→ **Data**
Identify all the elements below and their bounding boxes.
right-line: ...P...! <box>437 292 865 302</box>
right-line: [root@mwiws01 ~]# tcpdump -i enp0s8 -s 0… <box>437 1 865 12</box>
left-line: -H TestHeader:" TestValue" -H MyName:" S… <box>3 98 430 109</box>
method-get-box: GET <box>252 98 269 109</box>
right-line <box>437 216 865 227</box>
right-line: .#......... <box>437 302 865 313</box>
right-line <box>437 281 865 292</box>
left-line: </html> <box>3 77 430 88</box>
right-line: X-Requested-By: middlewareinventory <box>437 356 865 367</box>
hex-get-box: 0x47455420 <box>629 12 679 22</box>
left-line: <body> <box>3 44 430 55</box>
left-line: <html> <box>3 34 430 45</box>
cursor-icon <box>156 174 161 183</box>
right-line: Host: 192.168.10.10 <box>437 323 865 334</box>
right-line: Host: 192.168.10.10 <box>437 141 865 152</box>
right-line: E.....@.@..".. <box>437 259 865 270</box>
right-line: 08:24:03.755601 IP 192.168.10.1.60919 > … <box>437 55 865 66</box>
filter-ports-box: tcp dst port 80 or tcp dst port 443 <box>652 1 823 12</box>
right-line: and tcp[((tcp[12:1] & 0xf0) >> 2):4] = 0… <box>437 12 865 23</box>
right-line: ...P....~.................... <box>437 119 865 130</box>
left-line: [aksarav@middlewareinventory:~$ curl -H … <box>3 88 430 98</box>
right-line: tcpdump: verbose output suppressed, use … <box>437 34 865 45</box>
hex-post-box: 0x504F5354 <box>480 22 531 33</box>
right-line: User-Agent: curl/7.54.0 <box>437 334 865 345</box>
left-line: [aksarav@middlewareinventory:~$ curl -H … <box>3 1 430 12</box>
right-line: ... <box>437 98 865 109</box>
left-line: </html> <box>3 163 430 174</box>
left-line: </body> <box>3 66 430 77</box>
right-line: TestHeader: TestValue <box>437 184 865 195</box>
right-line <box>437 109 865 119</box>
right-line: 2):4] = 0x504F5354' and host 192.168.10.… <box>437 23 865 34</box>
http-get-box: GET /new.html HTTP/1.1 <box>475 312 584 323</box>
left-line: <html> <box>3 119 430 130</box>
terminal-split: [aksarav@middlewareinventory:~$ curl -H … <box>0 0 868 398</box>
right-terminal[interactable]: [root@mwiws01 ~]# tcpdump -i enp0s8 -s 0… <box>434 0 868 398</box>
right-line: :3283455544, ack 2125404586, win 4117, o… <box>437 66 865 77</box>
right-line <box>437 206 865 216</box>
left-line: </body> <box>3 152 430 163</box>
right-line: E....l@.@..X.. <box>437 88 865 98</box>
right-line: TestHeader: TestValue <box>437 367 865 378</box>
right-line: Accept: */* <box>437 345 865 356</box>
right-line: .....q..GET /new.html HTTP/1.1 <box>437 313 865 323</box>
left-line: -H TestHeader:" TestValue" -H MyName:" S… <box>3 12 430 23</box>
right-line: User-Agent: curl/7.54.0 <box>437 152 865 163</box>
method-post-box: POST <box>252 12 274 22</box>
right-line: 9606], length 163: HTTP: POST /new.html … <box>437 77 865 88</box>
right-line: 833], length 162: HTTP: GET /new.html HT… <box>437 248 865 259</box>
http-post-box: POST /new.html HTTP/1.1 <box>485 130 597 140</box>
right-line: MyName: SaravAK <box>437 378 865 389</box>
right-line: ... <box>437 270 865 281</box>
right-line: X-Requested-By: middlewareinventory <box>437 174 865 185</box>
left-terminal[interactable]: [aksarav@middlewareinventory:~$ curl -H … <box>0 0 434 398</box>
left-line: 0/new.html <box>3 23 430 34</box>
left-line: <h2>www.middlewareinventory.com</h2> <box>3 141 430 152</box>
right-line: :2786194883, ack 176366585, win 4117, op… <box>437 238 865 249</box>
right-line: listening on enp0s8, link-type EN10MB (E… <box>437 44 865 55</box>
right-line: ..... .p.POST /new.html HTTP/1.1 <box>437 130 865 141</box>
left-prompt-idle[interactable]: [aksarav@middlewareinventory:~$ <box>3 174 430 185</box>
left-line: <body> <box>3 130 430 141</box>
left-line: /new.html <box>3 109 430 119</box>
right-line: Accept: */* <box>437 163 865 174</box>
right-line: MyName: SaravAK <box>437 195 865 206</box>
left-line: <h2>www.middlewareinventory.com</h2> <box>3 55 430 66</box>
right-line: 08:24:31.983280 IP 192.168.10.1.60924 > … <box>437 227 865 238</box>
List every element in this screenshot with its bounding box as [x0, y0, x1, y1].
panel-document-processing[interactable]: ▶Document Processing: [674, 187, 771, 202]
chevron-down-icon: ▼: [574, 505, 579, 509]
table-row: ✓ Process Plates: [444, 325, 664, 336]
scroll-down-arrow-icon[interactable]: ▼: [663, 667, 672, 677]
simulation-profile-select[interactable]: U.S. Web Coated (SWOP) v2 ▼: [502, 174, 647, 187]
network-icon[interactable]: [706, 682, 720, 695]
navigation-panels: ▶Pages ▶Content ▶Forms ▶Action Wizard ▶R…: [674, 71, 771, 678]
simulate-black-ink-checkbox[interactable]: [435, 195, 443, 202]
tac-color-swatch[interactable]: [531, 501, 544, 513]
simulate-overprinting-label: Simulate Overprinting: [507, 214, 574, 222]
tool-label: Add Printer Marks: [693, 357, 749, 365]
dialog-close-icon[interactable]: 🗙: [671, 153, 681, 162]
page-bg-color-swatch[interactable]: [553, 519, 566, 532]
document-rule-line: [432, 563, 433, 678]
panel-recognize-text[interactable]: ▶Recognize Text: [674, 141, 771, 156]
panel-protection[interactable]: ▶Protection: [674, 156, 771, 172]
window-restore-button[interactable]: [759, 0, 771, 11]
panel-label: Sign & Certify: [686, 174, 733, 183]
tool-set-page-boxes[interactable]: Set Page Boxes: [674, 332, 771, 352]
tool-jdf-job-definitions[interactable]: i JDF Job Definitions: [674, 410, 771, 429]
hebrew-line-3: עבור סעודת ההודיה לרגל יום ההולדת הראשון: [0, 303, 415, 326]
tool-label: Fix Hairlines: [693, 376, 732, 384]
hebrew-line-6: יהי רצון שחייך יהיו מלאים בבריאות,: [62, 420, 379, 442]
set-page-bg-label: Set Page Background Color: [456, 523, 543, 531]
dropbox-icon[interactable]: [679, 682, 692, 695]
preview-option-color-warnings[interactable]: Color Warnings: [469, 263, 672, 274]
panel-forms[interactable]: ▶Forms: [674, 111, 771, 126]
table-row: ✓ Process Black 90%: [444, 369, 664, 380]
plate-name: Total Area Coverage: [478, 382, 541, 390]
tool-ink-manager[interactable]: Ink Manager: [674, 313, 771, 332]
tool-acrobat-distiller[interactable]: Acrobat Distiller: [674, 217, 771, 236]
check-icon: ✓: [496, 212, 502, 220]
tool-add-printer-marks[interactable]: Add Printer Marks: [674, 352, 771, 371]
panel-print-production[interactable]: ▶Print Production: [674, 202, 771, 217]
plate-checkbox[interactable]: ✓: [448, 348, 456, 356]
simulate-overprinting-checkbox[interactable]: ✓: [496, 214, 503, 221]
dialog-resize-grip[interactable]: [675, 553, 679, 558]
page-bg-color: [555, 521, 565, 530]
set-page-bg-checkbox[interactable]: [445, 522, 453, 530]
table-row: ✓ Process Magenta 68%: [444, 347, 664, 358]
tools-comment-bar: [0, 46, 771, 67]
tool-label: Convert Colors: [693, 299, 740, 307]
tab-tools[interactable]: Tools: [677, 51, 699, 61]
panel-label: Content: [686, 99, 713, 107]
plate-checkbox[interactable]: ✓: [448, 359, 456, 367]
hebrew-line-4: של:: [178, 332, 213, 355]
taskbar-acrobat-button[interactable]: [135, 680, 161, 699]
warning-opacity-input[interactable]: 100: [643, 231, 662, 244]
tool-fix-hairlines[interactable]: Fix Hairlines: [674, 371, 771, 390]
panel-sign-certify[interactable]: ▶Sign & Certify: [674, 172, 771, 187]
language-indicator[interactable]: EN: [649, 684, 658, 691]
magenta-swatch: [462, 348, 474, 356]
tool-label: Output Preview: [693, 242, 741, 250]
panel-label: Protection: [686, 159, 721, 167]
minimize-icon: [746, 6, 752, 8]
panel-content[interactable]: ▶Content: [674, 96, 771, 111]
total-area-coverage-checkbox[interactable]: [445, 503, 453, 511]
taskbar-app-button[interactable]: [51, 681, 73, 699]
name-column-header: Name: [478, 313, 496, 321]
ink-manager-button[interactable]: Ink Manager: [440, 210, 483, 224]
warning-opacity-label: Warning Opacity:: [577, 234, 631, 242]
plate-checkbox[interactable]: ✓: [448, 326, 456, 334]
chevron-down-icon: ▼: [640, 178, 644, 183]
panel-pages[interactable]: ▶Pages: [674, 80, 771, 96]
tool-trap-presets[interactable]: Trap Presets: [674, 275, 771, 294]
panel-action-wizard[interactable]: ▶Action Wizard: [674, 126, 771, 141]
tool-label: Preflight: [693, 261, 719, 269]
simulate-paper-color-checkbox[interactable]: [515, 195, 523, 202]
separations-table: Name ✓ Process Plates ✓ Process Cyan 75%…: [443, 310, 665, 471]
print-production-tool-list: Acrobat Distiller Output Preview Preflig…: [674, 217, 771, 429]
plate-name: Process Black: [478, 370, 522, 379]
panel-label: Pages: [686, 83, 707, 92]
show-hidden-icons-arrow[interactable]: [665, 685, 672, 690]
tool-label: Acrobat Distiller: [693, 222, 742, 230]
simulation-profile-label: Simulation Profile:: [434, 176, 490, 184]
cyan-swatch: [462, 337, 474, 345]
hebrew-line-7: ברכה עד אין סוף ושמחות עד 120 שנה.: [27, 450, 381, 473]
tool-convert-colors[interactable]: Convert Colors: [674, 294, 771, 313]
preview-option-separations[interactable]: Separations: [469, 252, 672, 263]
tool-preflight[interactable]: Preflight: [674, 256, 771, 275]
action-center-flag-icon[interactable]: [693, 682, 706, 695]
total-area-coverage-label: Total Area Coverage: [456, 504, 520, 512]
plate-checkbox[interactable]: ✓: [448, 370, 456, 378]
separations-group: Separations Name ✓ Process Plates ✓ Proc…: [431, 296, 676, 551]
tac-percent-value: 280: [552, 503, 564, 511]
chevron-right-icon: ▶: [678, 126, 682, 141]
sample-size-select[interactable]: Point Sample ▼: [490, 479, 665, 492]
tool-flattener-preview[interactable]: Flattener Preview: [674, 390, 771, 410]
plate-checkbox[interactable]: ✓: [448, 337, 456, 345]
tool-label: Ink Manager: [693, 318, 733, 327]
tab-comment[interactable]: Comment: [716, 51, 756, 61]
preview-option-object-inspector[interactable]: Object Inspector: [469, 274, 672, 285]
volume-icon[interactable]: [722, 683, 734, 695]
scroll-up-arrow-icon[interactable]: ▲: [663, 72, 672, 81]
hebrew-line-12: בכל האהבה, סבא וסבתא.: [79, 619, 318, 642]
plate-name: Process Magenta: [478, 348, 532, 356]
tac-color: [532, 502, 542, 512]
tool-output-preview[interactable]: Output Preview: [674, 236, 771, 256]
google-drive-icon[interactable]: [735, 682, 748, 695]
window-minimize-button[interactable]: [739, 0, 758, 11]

→ **The problem**
After identifying the lines above that contain "minimize", copy each one.

→ **Written response**
minimize-icon: [746, 6, 752, 8]
window-minimize-button[interactable]: [739, 0, 758, 11]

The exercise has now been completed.